▶ DATA UNDER STUDY
# # #
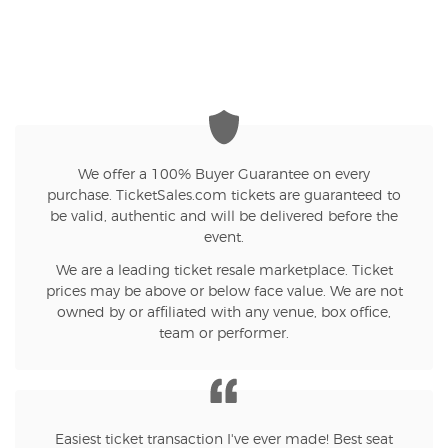
We offer a 100% Buyer Guarantee on every
purchase. TicketSales.com tickets are guaranteed to
be valid, authentic and will be delivered before the
event.
We are a leading ticket resale marketplace. Ticket
prices may be above or below face value. We are not
owned by or affiliated with any venue, box office,
team or performer.
Easiest ticket transaction I've ever made! Best seat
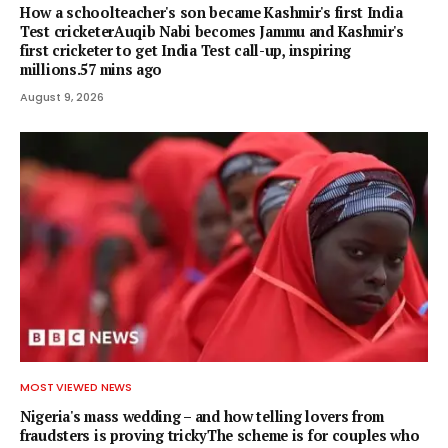
How a schoolteacher's son became Kashmir's first India
Test cricketerAuqib Nabi becomes Jammu and Kashmir's
first cricketer to get India Test call-up, inspiring
millions.57 mins ago
August 9, 2026
MOST VIEWED NEWS
Nigeria's mass wedding – and how telling lovers from
fraudsters is proving trickyThe scheme is for couples who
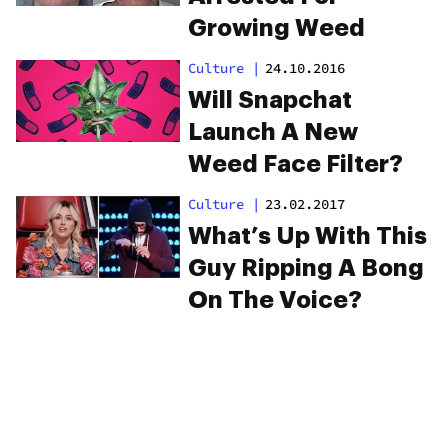
Growing Weed
Culture
|
24.10.2016
Will Snapchat
Launch A New
Weed Face Filter?
Culture
|
23.02.2017
What’s Up With This
Guy Ripping A Bong
On The Voice?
# # #
▶ WORK TASK
From the records above, pull out each line that has "India".

▶ RESULT BELOW
How a schoolteacher's son became Kashmir's first India
first cricketer to get India Test call-up, inspiring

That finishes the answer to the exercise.